面對朝臣們永無止境的推諉和扯皮,整個國家的大小事務,都需要皇帝本人勞心勞力。

就是有三個腦袋都不夠使,何況還要做出正確決斷,那更是難上加難。

后宮佳麗三千,也是必須完成的艱巨任務。

日積月累,於身於心,絕對是災難般的挑戰。

明君難做,但如果打定主意做一個昏君,做一個享樂型的君主,就容易得多。

只要清理出一個讓自己不受約束,可以放縱自如的環境,把一些礙眼的硬刺拔掉就行。

天元別的本事沒有,他拔刺的能力,是歷史級別的優秀。

他是著名的享樂之君,也是事實上的亡國之君。

剛一上位,他就改變周武帝留下的執政風格和格局,並迅速敗光北周的家底。

這一切,都源自於他的拔刺行動。

周天元拔掉的第一根刺,最硬最大,最讓他寢食難安的刺,是他的叔叔齊王宇文憲。

北周之所以能吞併北齊,統一中國的北方,並非依靠先進的文化和文明。

作為一個鮮卑族政權,它保持了軍政混一的國家機制,輔以胡漢融合,發展出一種務實剛健而爽朗向上的作風。

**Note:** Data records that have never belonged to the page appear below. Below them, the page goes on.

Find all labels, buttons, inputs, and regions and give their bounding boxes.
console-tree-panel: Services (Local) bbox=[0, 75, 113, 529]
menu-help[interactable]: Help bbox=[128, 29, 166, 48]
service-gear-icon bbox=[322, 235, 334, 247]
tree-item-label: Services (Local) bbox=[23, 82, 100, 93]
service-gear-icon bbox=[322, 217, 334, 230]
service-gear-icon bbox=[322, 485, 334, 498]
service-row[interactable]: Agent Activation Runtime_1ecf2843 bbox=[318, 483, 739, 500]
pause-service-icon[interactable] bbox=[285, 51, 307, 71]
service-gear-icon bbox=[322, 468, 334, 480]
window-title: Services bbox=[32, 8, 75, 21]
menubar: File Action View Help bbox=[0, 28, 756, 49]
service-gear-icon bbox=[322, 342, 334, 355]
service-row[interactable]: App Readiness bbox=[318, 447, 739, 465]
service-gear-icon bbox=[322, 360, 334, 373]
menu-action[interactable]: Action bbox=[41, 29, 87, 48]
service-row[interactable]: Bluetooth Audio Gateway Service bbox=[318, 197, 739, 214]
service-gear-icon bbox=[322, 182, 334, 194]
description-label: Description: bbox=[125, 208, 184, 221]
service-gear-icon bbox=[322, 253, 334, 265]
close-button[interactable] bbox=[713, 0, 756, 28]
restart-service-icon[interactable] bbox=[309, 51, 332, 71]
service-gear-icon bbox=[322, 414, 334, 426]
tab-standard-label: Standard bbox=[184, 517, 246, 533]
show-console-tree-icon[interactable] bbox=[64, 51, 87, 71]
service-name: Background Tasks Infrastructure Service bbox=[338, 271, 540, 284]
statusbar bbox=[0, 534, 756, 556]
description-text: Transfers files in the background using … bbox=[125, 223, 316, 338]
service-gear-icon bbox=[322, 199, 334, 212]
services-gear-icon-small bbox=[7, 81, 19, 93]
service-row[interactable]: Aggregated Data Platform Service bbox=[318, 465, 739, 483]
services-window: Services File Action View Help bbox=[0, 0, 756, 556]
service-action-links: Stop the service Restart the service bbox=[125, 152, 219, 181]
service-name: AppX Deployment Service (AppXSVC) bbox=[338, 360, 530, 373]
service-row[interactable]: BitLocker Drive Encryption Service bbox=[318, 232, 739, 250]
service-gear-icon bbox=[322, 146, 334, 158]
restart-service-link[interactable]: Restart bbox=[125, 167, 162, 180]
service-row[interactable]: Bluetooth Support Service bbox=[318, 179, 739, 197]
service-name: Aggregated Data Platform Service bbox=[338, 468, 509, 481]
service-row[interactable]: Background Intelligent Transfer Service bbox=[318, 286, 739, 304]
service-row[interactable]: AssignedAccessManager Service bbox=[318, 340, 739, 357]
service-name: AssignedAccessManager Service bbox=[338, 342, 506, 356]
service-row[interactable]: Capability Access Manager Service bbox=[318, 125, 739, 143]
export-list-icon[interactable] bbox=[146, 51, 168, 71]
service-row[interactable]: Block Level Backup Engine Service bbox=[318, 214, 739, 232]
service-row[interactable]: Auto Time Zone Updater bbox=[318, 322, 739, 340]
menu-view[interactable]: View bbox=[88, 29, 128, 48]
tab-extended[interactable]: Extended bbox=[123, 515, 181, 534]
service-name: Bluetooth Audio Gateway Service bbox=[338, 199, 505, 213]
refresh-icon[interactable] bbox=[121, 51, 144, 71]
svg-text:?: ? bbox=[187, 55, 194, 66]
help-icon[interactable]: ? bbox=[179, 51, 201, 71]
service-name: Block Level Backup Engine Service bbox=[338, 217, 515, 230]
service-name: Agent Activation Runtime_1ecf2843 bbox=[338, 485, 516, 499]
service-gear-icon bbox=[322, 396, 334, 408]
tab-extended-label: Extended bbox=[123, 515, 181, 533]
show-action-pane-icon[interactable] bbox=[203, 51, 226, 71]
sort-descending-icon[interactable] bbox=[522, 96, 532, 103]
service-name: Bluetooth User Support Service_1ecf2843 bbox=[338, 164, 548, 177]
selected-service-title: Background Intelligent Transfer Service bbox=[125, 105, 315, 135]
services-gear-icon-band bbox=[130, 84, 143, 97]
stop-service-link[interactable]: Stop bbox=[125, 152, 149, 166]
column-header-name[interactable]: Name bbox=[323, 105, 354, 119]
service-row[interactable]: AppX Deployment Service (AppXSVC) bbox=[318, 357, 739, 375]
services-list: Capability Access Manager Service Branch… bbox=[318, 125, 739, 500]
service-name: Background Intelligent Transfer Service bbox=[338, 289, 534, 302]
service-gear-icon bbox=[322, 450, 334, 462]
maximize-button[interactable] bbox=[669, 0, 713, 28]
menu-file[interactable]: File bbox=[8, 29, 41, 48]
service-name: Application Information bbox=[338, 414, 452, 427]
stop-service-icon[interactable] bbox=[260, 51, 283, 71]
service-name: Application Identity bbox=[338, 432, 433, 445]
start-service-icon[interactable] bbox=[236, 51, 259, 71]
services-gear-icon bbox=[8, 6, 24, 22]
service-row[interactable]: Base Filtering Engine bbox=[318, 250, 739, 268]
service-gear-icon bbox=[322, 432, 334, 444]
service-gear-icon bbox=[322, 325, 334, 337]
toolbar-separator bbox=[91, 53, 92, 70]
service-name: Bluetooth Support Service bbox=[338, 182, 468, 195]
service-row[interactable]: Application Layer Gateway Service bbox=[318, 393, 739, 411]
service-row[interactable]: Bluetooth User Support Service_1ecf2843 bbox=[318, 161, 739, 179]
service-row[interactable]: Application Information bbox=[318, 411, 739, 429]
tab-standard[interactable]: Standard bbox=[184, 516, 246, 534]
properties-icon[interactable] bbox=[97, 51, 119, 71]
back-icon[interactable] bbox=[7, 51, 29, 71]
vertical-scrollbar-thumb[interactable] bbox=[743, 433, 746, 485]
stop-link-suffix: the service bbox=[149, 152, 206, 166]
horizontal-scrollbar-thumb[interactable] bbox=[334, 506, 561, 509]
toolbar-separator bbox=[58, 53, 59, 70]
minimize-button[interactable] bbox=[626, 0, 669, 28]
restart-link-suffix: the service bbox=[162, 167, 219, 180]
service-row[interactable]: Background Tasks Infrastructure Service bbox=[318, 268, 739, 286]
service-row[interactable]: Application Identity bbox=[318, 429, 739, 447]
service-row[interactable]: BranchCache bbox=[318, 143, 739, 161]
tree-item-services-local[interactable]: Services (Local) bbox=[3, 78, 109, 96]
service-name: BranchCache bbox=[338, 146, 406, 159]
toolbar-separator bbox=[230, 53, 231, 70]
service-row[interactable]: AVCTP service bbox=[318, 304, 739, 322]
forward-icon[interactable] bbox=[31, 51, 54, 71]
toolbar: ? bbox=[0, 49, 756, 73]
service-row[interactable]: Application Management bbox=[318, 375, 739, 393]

其精氣神凜然生風,是隋唐二朝,形成如日中天治世的,人文性格基礎。

齊王憲,就是這種新型豪傑的突出代表。

但他和北周曾經最大的權臣,也是最大的梟雄宇文護不相同。

宇文護是一個比皇帝更皇帝的權臣,或者說,他才是真正唯一的那一個。

只要不想做兒皇帝,他就是必拔的刺。

但齊王憲和他完全不同。

齊王宇文憲,放眼整個時代,也是頂尖的人物,並且他忠心於北周朝廷和皇室,完全可以成為天元一朝的基石和股肱之臣。

但他在天元一朝,已處於功高不賞,震主自疑之地。

如何對待齊王憲?

成了擺在周天元面前的選擇題,他非常乾脆,沒有任何猶豫,他要徹底拔掉這根刺。

齊王憲在周武帝還未親政之時,作為權臣宇文護集團的第二號人物,他充當了周武帝和宇文護,二人之間溝通和斡旋的橋樑。

當時,宇文護和周武帝兩種勢力互相製約抗衡,積怨深沉,大有勢不兩立的兆頭。

這種左也不是,右也不對,二姑之間難為婦,動輒得咎的局面,就連楊堅,那個篡周立隋的開國之君都避之唯恐不及。

當年為了免禍,楊堅寧願賦閑在家,也拒絕了宇文護的徵召。

但齊王憲卻沒有逃避的資格。

他只能小心翼翼地在二個主人之間委曲求全。

「慮主相嫌隙,每曲而暢之」,硬是將這樣一個高難度的工作出色完成。

甚至等到武帝誅滅宇文護集團時,他也並未被清算。

但他心中難免憂懼,宇文護伏誅之後,齊王憲脫掉帽子,拜伏於地,向周武帝誠心請罪。

周武帝對他推心置腹地說:「汝親則同氣,休戚共之,事不相涉,何煩致謝。」

這是對他卓越的政治和平衡能力的高度讚揚。

也是對他的忠誠忠貞,以及人格官品的最大肯定。

當然,齊王憲最大的功績,並不只是扮演好,一個中間人的角色。

他智勇冠世,攻戰如神,是北周名副其實的一代上將,在歷次對北齊的戰爭中,取得不世之軍功。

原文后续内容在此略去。